Many of the early British arrivals were rapacious chancers. Their sole aim was to get rich quick. Their duplicity broke all records in double-dealing. But, among the newcomers were also men of great integrity, such as Warren Hastings. Such men dressed like Indians, took Indian wives, adopted Indian customs and had no notions of racial superiority. They were hugely interested in India’s past civilisations including its ancient, almost lost, language of Sanskrit which they resurrected. Five universities were set up, one of which became the second largest in the world and the School of Oriental Studies began its work. Great institutions were established along with a free press. Some of the most gifted and dedicated young men ever to leave Britain’s shores were trained at a public school, Haileybury, specially set up to teach them Indian ways as well as languages.
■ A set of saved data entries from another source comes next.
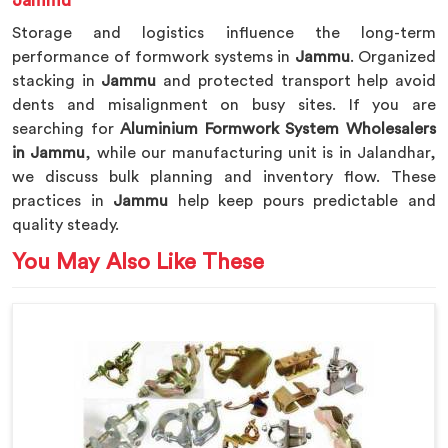
Jammu
Storage and logistics influence the long-term
performance of formwork systems in
Jammu
. Organized
stacking in
Jammu
and protected transport help avoid
dents and misalignment on busy sites. If you are
searching for
Aluminium Formwork System Wholesalers
in Jammu
, while our manufacturing unit is in Jalandhar,
we discuss bulk planning and inventory flow. These
practices in
Jammu
help keep pours predictable and
quality steady.
You May Also Like These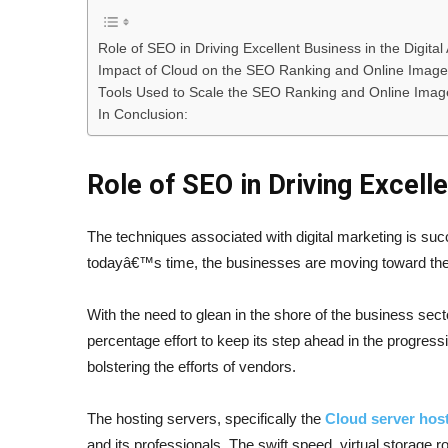
Role of SEO in Driving Excellent Business in the Digital
Impact of Cloud on the SEO Ranking and Online Image
Tools Used to Scale the SEO Ranking and Online Image
In Conclusion:
Role of SEO in Driving Excelle
The techniques associated with digital marketing is suc
todayâ€™s time, the businesses are moving toward the s
With the need to glean in the shore of the business secto
percentage effort to keep its step ahead in the progres
bolstering the efforts of vendors.
The hosting servers, specifically the
Cloud server hos
and its professionals. The swift speed, virtual storage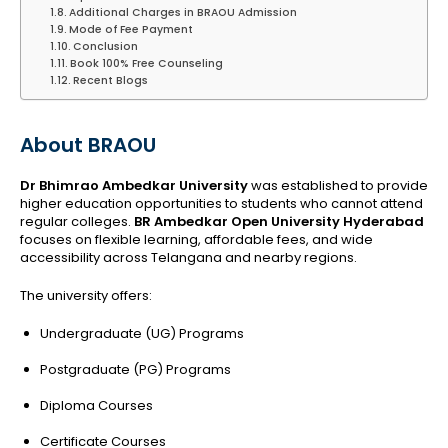
Additional Charges in BRAOU Admission
Mode of Fee Payment
Conclusion
Book 100% Free Counseling
Recent Blogs
About BRAOU
Dr Bhimrao Ambedkar University
was established to provide
higher education opportunities to students who cannot attend
regular colleges.
BR Ambedkar Open University Hyderabad
focuses on flexible learning, affordable fees, and wide
accessibility across Telangana and nearby regions.
The university offers:
Undergraduate (UG) Programs
Postgraduate (PG) Programs
Diploma Courses
Certificate Courses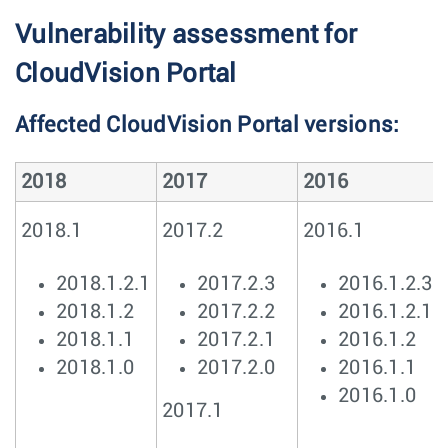
Vulnerability assessment for
CloudVision Portal
Affected CloudVision Portal versions:
2018
2017
2016
2018.1
2017.2
2016.1
2018.1.2.1
2017.2.3
2016.1.2.3
2018.1.2
2017.2.2
2016.1.2.1
2018.1.1
2017.2.1
2016.1.2
2018.1.0
2017.2.0
2016.1.1
2016.1.0
2017.1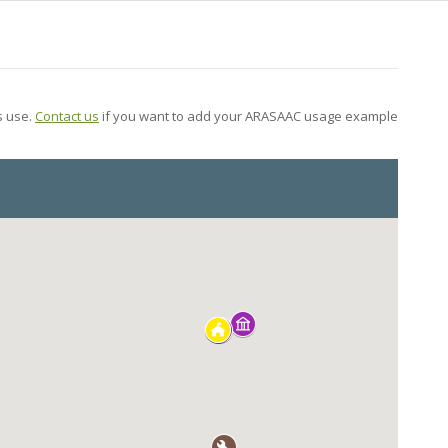
s use.
Contact us
if you want to add your ARASAAC usage example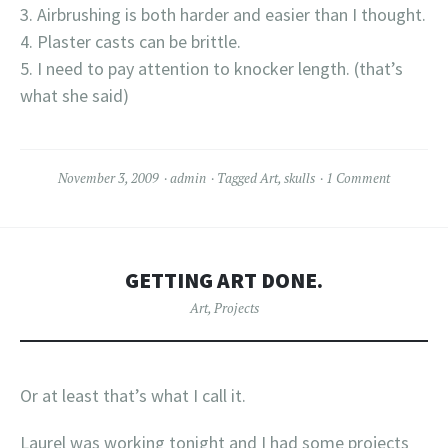
Airbrushing is both harder and easier than I thought.
Plaster casts can be brittle.
I need to pay attention to knocker length. (that’s
what she said)
November 3, 2009
admin
Tagged
Art
,
skulls
1 Comment
GETTING ART DONE.
Art
,
Projects
Or at least that’s what I call it.
Laurel was working tonight and I had some projects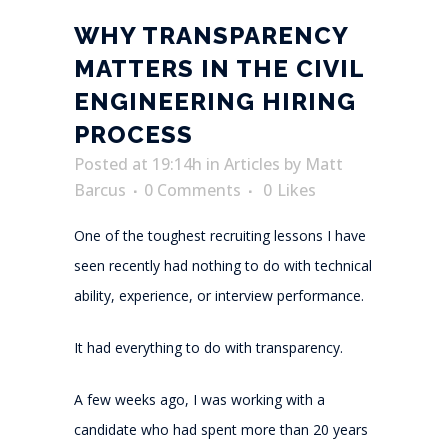
WHY TRANSPARENCY
MATTERS IN THE CIVIL
ENGINEERING HIRING
PROCESS
Posted at 19:14h
in
Articles
by
Matt
Barcus
0 Comments
0
Likes
One of the toughest recruiting lessons I have
seen recently had nothing to do with technical
ability, experience, or interview performance.
It had everything to do with transparency.
A few weeks ago, I was working with a
candidate who had spent more than 20 years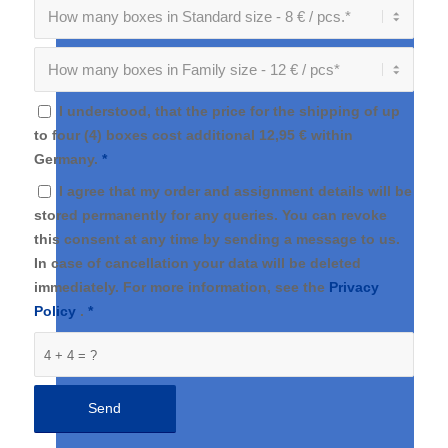
I understood, that the price for the shipping of up
to four (4) boxes cost additional 12,95 € within
Germany.
*
I agree that my order and assignment details will be
stored permanently for any queries. You can revoke
this consent at any time by sending a message to us.
In case of cancellation your data will be deleted
immediately. For more information, see the
Privacy
Policy
.
*
4 + 4 = ?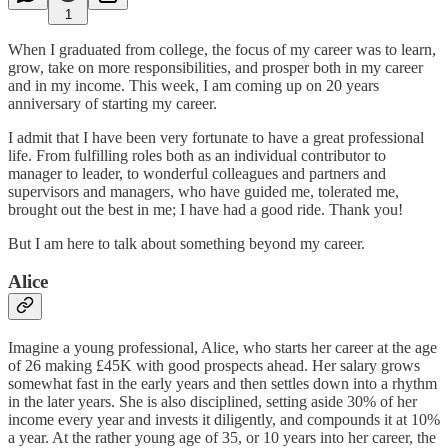
1
When I graduated from college, the focus of my career was to learn,
grow, take on more responsibilities, and prosper both in my career
and in my income. This week, I am coming up on 20 years
anniversary of starting my career.
I admit that I have been very fortunate to have a great professional
life. From fulfilling roles both as an individual contributor to
manager to leader, to wonderful colleagues and partners and
supervisors and managers, who have guided me, tolerated me,
brought out the best in me; I have had a good ride. Thank you!
But I am here to talk about something beyond my career.
Alice
Imagine a young professional, Alice, who starts her career at the age
of 26 making £45K with good prospects ahead. Her salary grows
somewhat fast in the early years and then settles down into a rhythm
in the later years. She is also disciplined, setting aside 30% of her
income every year and invests it diligently, and compounds it at 10%
a year. At the rather young age of 35, or 10 years into her career, the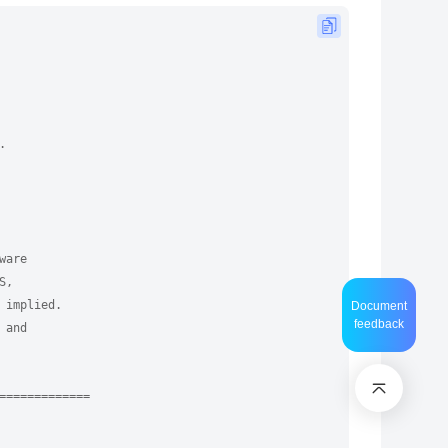
.
ware
S,
 implied.
Document
feedback
 and
=============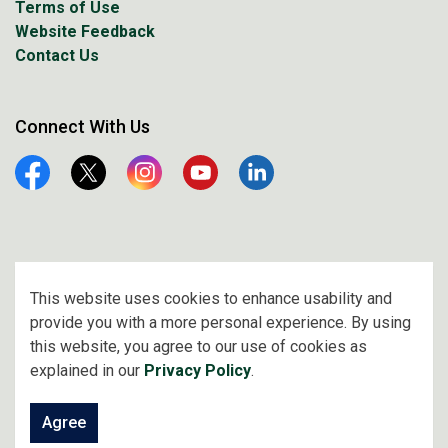
Terms of Use
Website Feedback
Contact Us
Connect With Us
Facebook
Twitter
Instagram
YouTube
Linkedin
© 2026 City of Prince Albert
This website uses cookies to enhance usability and
provide you with a more personal experience. By using
Made with
Govstack
this website, you agree to our use of cookies as
explained in our
Privacy Policy
.
Agree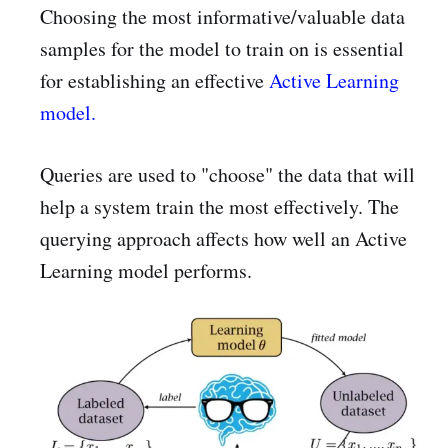
Choosing the most informative/valuable data
samples for the model to train on is essential
for establishing an effective
Active Learning
model.
Queries are used to "choose" the data that will
help a system train the most effectively. The
querying approach affects how well an Active
Learning model performs.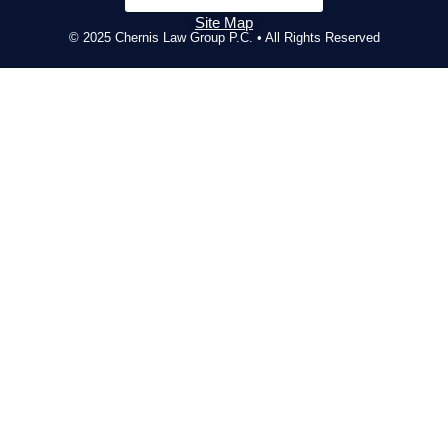
Site Map
© 2025 Chernis Law Group P.C. • All Rights Reserved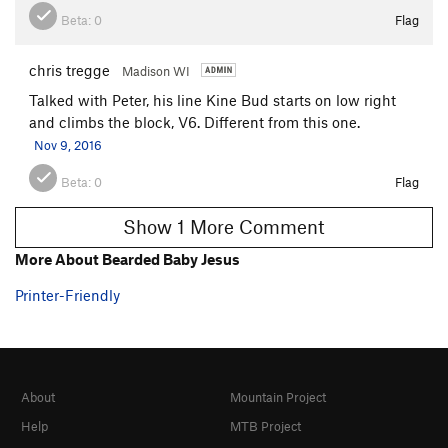
Beta:
0
Flag
chris tregge
Madison WI
Talked with Peter, his line Kine Bud starts on low right
and climbs the block, V6. Different from this one.
Nov 9, 2016
Beta:
0
Flag
Show 1 More Comment
More About Bearded Baby Jesus
Printer-Friendly
About
Mountain Project
Help
MTB Project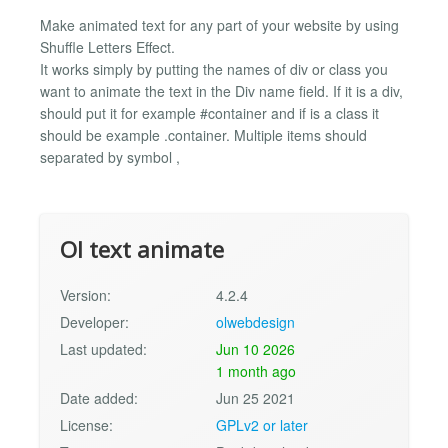
Make animated text for any part of your website by using
Shuffle Letters Effect.
It works simply by putting the names of div or class you
want to animate the text in the Div name field. If it is a div,
should put it for example #container and if is a class it
should be example .container. Multiple items should
separated by symbol ,
Ol text animate
Version:
4.2.4
Developer:
olwebdesign
Last updated:
Jun 10 2026
1 month ago
Date added:
Jun 25 2021
License:
GPLv2 or later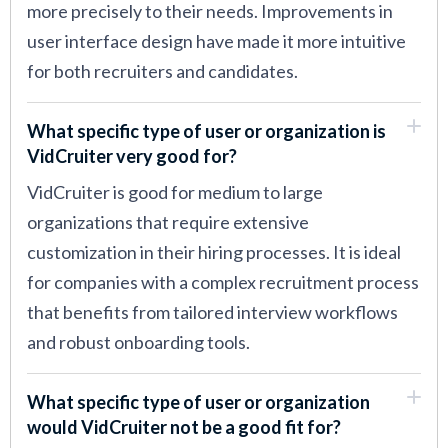
more precisely to their needs. Improvements in
user interface design have made it more intuitive
for both recruiters and candidates.
What specific type of user or organization is
VidCruiter very good for?
VidCruiter is good for medium to large
organizations that require extensive
customization in their hiring processes. It is ideal
for companies with a complex recruitment process
that benefits from tailored interview workflows
and robust onboarding tools.
What specific type of user or organization
would VidCruiter not be a good fit for?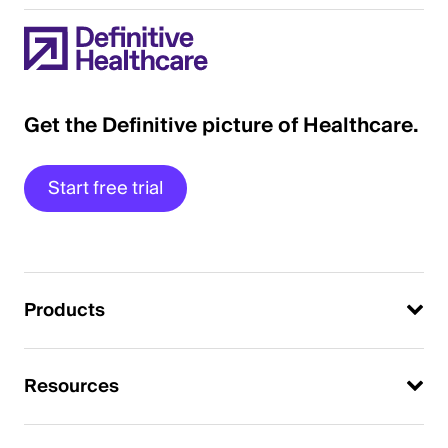
Get the Definitive picture of Healthcare.
Start free trial
Products
Resources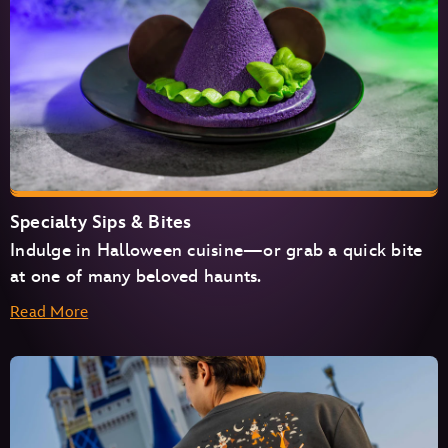
Specialty Sips & Bites
Indulge in Halloween cuisine—or grab a quick bite
at one of many beloved haunts.
Read More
It was the alma mater of Clement Attlee himself, the prime minister at the time of independence.
I will not bore you with a full list of the engineering projects; the millions of acres brought under cultivation; the 40,000 miles each of railways and canals; a superior version of our own Common Law tailored specifically to meet Indian needs; the banning of widow burning; the restoration of crumbling architectural wonders, including the Taj Mahal, that took place over the next two centuries; also, the most incorruptible civil service in the world, the ICS, (Indian Civil Service), whose entrance examination equalled that of the Mandarin system in China.
Although a land run by a company for the first half of its existence, it was, undeniably, an empire – an empire in the days when empires were fashionable and, yes, like all empires it was created and ultimately sustained by force. The Indian Mutiny – known to locals as the first war of independence – was put down with a ruthlessness which surprised – and appalled – many back home. Abominations did take place even decades later, such as the almost 1,000 mercilessly gunned down by an out of control colonel at Amritsar in 1919 who feared a new Indian Mutiny. It led to a Commission of Inquiry, with Churchill calling the massacre “monstrous” and widespread British condemnation. But, having said all this, the question remains: could never more than 100,000 Europeans have sustained their position and administered 400 million people for 200 years without a huge amount of local participation and – dare it be said – consent? And what should history make of the 2 million who came to Britain’s aid in two World Wars? It was the largest volunteer army in history.
As empires go, the British version is often said to be one of the better ones. Why else, people argue, would the leaders of 53 countries travel from the ends of the earth every two years to enjoy Commonwealth gettogethers? (There are no such nostalgic gatherings, they point out, for the French, Spanish and Portugese former empires.) And why, with the two exceptions of Canada and Ireland, did they all adopt the British national game of cricket and make it their own? For many, these Test Match contests played around the globe are almost the most exciting item in their calendars.
Today we all accept that no one has the right to impose their systems – however elevated they believe it be – on someone else’s country, but that take is a relatively modern one and we see things now through different eyes. Neither the money-obsessed Georgians, who began it all, nor the Victorians, who believed they were doing God’s work, saw anything wrong in empire-building. That’s what you did in those days if you had the means. It had been going on since time immemorial. With the fall of the Soviet empire – which absurdly it refused to accept was an empire – that phase of human aggrandisement, thankfully, came to an end. Today, with all our international forums, it is safe to say we have seen the last of them.